If you have an online business that has a customer acquisition flow or are planning to launch one, here are the key metrics and performance measures I believe you should be looking at in terms of direct Revenues and Cost metrics - will cover Tracking/Monitoring and NPS/Customer Feedback on a following post!
- First, develop your funnel metrics: Visitors, Workflow started, Workflow Completed, Payment Processed and so on and measure your unique (and multiple attempts) users on each of these steps.
- Second, track the conversion rates for payment processes and other critical flows. This tells you how well your site or app turns visitors into paying customers and will help you prioritise where to focus your efforts and understand where you have the highest churn rate.
- Third, segment your data into different timelines, demographics, products and all breakdown that make sense on your funnel so you can gather a sense of how your metrics compare cross product. Always useful to compare against competitors too and with Google Lighthouse or Google Trends for example you can compare search volume and page speed with relevant players.
- Finally, Customer Lifetime Value (CLV): Understand the total revenue you can expect from a customer over their entire relationship with your business. CLV helps you gauge the long-term value of acquiring new customers and can guide your budget allocation for marketing and acquisition efforts.
- Customer Acquisition Cost (CAC): Measure how much it costs to acquire a new customer.
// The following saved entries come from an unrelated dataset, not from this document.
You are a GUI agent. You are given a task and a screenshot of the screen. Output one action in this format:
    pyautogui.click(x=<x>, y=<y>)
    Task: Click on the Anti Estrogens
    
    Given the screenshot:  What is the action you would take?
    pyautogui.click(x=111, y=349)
This includes all marketing and sales expenses divided by the number of new customers acquired.
- Data Infrastructure and Cloud costs: make sure you are using optimised structures variable with volume that are coherent with your traffic numbers so you don’t pay more than you need.
- External Tools and softwares: always review what third-party services you are using and weigh the cost and benefits for those, cutting unused tools or downgrading plans when it makes sense.
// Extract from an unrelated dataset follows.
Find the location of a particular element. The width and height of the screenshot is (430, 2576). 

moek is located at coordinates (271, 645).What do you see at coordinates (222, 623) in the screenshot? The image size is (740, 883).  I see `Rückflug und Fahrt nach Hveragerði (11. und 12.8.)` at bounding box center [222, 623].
- Always assess what you should be outsourcing and what you should be building in-house - even if it’s not part of your core. If you are very dependent on a third-party solution both in terms of general costs or high switching costs, consider if you should be incorporating that into your roadmap and always reassess this as you expand on volume and size.?
By keeping tabs on these metrics, you should be able to refine your customer acquisition flow, enhance your marketing strategies, and ultimately drive better business results!?
As always super happy to hear any feedback and further ideas on what works best for people out there!?